Grenfell report author says ‘widespread culture of indifference’ in construction remains
Dame Judith Hackitt, the author of the post-Grenfell report on building regulations and fire safety, has slammed those in the construction industry who worry more about the cost of a new competency system than the building safety regime it could create.
Speaking to Building yesterday at an Industry Response Group conference in London convened to discuss recommendations of the Competency Steering Group’s (CSG) 149-page Raising the Bar report, Hackitt said she had heard a delegate ask whether “the size of the regulatory burden was worth the benefit?”.
An exasperated Hackitt added: “I wondered ‘how can you ask such a thing?’ This is about this industry getting to where it should have been, not about whether the cost is worth the candle. This is about a big culture change that absolutely must happen.”
Hackitt said progress across the sector had been “encouraging” but the industry was still “not moving fast enough”. There had been a “widespread culture of indifference and ignorance” in some parts of the construction sector and “no real sense about what matters”, while some contractors had wanted to “just finish the job and not care about the quality aspect”.
And she expressed disappointment that the CITB had not engaged more with the CSG’s 13 working groups. “Surely it makes sense for this to be an industry-wide process. The CITB should be a part of that.”
Responding to Hackitt’s comments, Steve Radley, the CITB strategy and policy director, said his organisation was already working closely with the installers’ and site supervisors’ working groups while also starting development of a training standard for core fire safety for those working in high-rise residential buildings.
“We are happy to engage with a fuller range of working groups if this will help to ensure a consistent response to the Industry Safety Steering Group’s recommendations.
“However, we need to agree with the ISSG the best way to do this as these working groups cover occupations beyond our remit and have different approaches to establishing competence.”
Hackitt said the introduction of any new competency system ought to be phased, with high risk residential buildings (HRRB) taking priority.
“The biggest risk is the scope question, because the bigger the scope the more challenging it will be to implement this. That is not to say that over time I would not want to see good practice filter down to every single aspect of all buildings [but] this is a culture change that should start with the highest hazards and risks – HRRB.”
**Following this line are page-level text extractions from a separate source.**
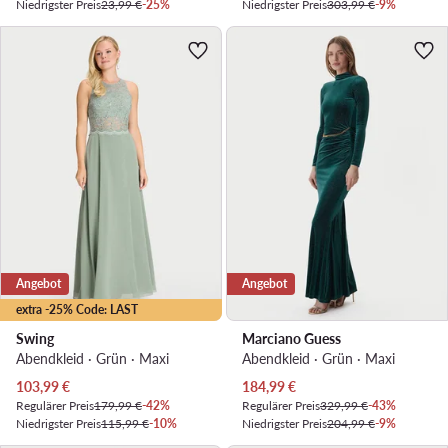
Niedrigster Preis
23,99 €
-25%
Niedrigster Preis
303,99 €
-9%
Angebot
Angebot
extra -25% Code: LAST
Swing
Marciano Guess
Abendkleid · Grün · Maxi
Abendkleid · Grün · Maxi
Aktueller Preis
Aktueller Preis
103,99
€
184,99
€
Regulärer Preis
179,99 €
-42%
Regulärer Preis
329,99 €
-43%
Niedrigster Preis
115,99 €
-10%
Niedrigster Preis
204,99 €
-9%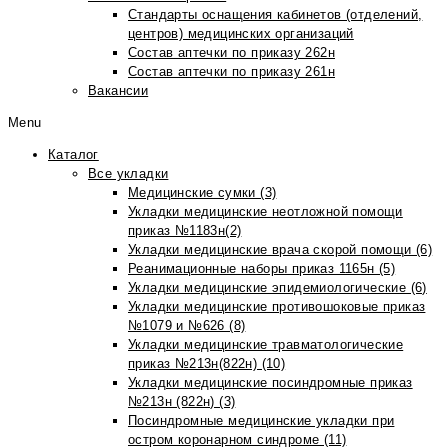
Стандарты оснащения кабинетов (отделений,
центров) медицинских организаций
Состав аптечки по приказу 262н
Состав аптечки по приказу 261н
Вакансии
Menu
Каталог
Все укладки
Медицинские сумки (3)
Укладки медицинские неотложной помощи
приказ №1183н(2)
Укладки медицинские врача скорой помощи (6)
Реанимационные наборы приказ 1165н (5)
Укладки медицинские эпидемиологические (6)
Укладки медицинские противошоковые приказ
№1079 и №626 (8)
Укладки медицинские травматологические
приказ №213н(822н) (10)
Укладки медицинские посиндромные приказ
№213н (822н) (3)
Посиндромные медицинские укладки при
остром коронарном синдроме (11)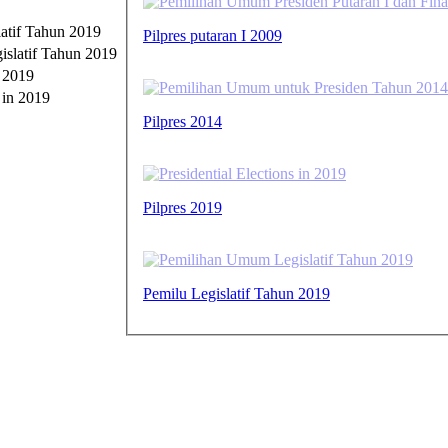
atif Tahun 2019
Pilpres putaran I 2009
n 2019
Pilpres 2014
Pilpres 2019
Pemilu Legislatif Tahun 2019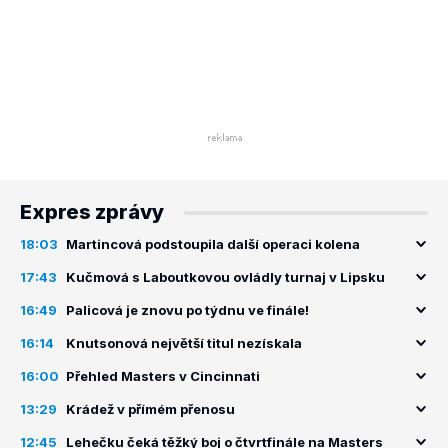
Expres zprávy
18:03
Martincová podstoupila další operaci kolena
17:43
Kučmová s Laboutkovou ovládly turnaj v Lipsku
16:49
Palicová je znovu po týdnu ve finále!
16:14
Knutsonová největší titul nezískala
16:00
Přehled Masters v Cincinnati
13:29
Krádež v přímém přenosu
12:45
Lehečku čeká těžký boj o čtvrtfinále na Masters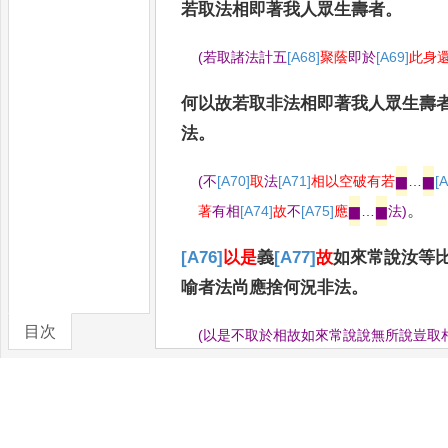
若取法相即著我
人眾生壽者
。
(
若取諸法計五
[A68]
聚蔭
即於
[A69]
此身
何以故若取非法相即著我人眾生壽
法
。
(
不
[A70]
取
法
[A71]
相以空破有若
▆
…
▆
[
。
著
有相
[A74]
故
不
[A75]
應
▆
…
▆
法
)
[A76]
以是
義
[A77]
故
如來常說汝等
喻者
法尚應捨何況非法
。
目次
(
以是不取於相故如來常說說無所說豈取
所說法本破於有若知有不有
[A78]
遂
悟於
卷/篇章
[A80]
夫筏
以
[A81]
投
岸
[A82]
筌
以取魚
[A8
捨
[A85]
筏
故大聖說空以
[A86]
破
諸見諸
[A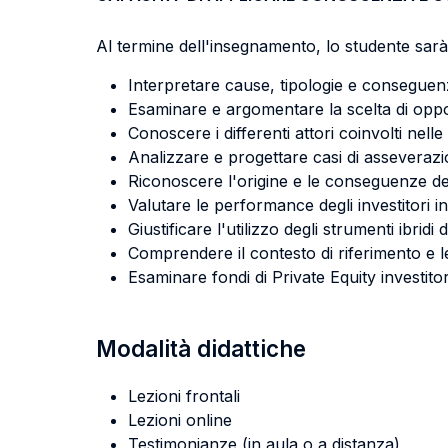
Al termine dell'insegnamento, lo studente sarà 
Interpretare cause, tipologie e conseguenz
Esaminare e argomentare la scelta di oppor
Conoscere i differenti attori coinvolti nelle
Analizzare e progettare casi di asseverazio
Riconoscere l'origine e le conseguenze dei
Valutare le performance degli investitori in 
Giustificare l'utilizzo degli strumenti ibridi
Comprendere il contesto di riferimento e le
Esaminare fondi di Private Equity investitori
Modalità didattiche
Lezioni frontali
Lezioni online
Testimonianze (in aula o a distanza)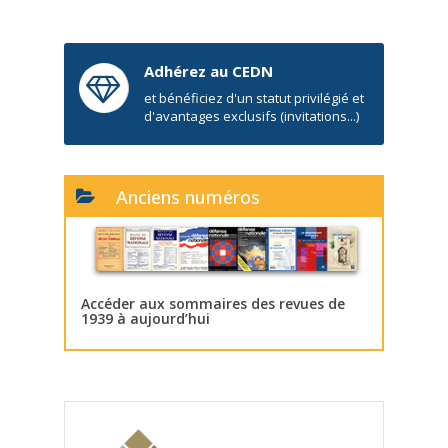
Adhérez au CEDN
et bénéficiez d'un statut privilégié et
d'avantages exclusifs (invitations...)
Anciens numéros
Accéder aux sommaires des revues de
1939 à aujourd’hui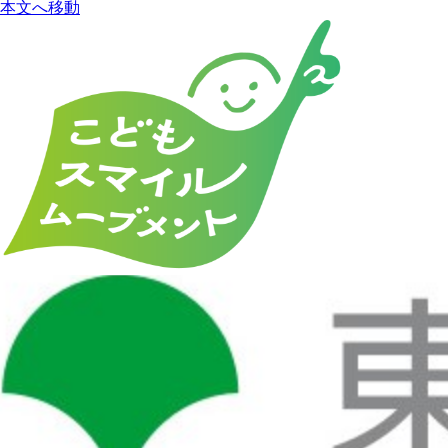
本文へ移動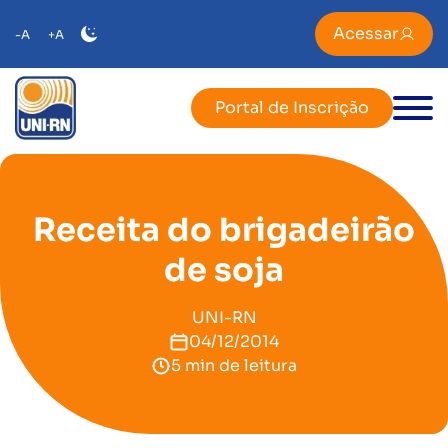
Acessar
-A
+A
Portal de Inscrição
Receita do brigadeirão
de soja
UNI-RN
04/12/2014
5 min de leitura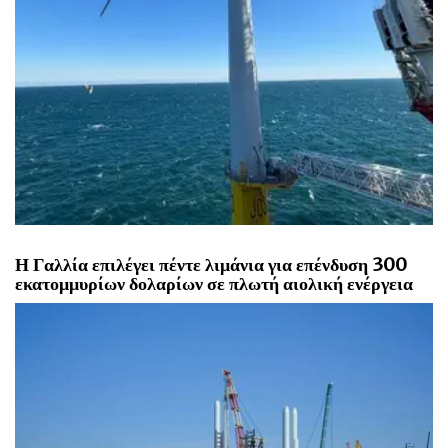
Η Γαλλία επιλέγει πέντε λιμάνια για επένδυση 300
εκατομμυρίων δολαρίων σε πλωτή αιολική ενέργεια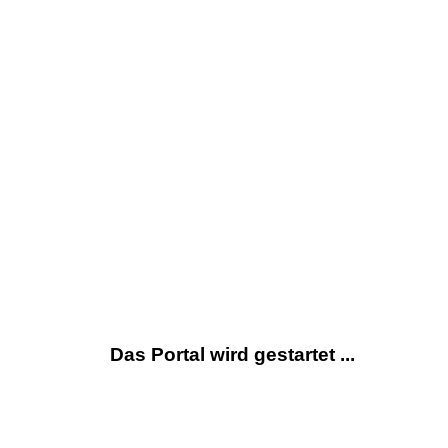
Das Portal wird gestartet ...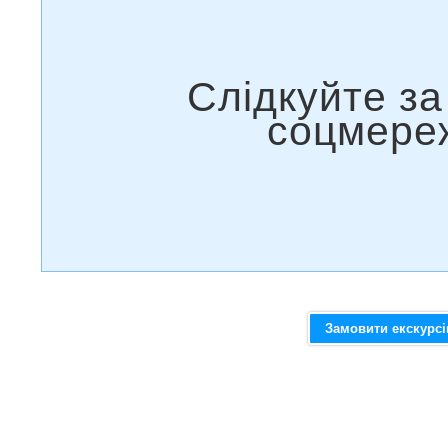
Замовити екскурс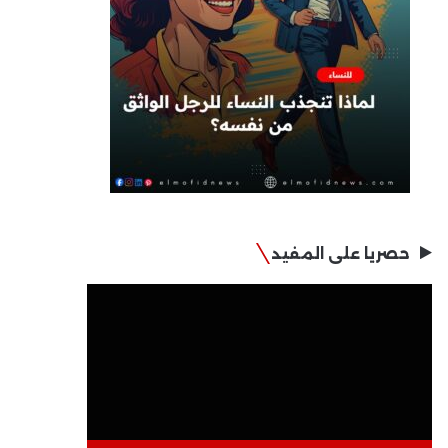
حصريا على المفيد
مشغل
الفيديو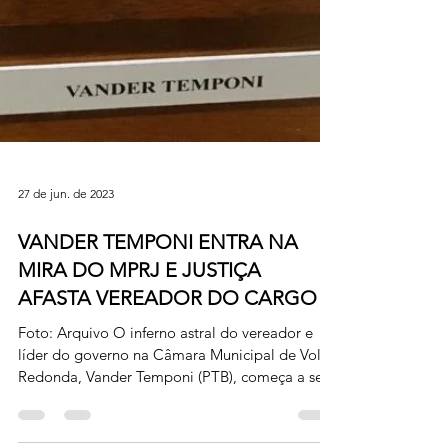
27 de jun. de 2023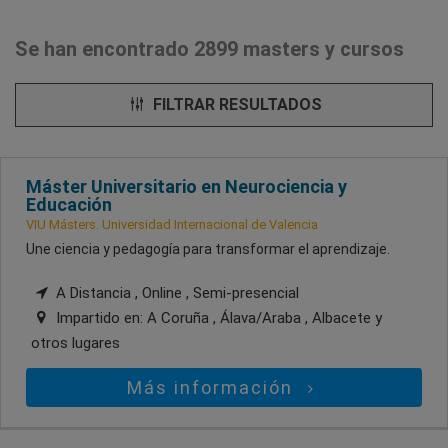
Se han encontrado 2899 masters y cursos
FILTRAR RESULTADOS
Máster Universitario en Neurociencia y
Educación
VIU Másters. Universidad Internacional de Valencia
Une ciencia y pedagogía para transformar el aprendizaje.
A Distancia , Online , Semi-presencial
Impartido en:
A Coruña , Álava/Araba , Albacete
y
otros lugares
Más información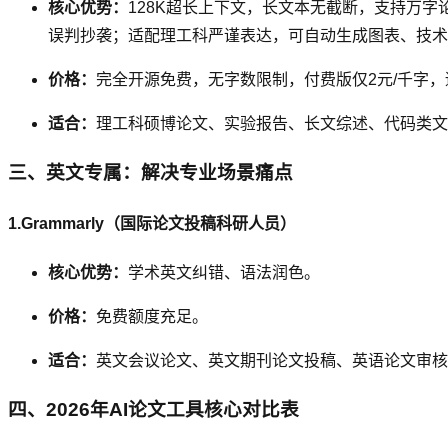
核心优势：
128K超长上下文，长文本无截断，支持万字
误判抄袭；适配理工科严谨表达，可自动生成图表、技术
价格：
完全开源免费，无字数限制，付费版仅2元/千字
适合：
理工科硕博论文、实验报告、长文综述、代码类文
三、英文专属：解决专业场景痛点
1.Grammarly（国际论文投稿科研人员）
核心优势：
学术英文纠错、语法润色。
价格：
免费额度充足。
适合：
英文会议论文、英文期刊论文投稿、英语论文审核
四、2026年AI论文工具核心对比表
While she said the system would eventually need to cover buildings like those recently affected by fires at Barking in east London and at Worcester Park in south-west London, she added: “I think we have to recognise that this is a project to be managed and that you have to do it in a number of stages. Let’s get it right and let’s get it working on the most important and highest risks first and then extend it.”
And she criticised what she called moves to “dilute” the role of building safety manager and turn it more into a safety co-ordinator role.
She added: “The industry has to change and it has to deliver. Many people out there need to know that we are doing all we can to make their homes safer.”
Comments on the CSG’s interim report have to be submitted by 31 October and the final document is expected to be published by the end of the year or early in 2020.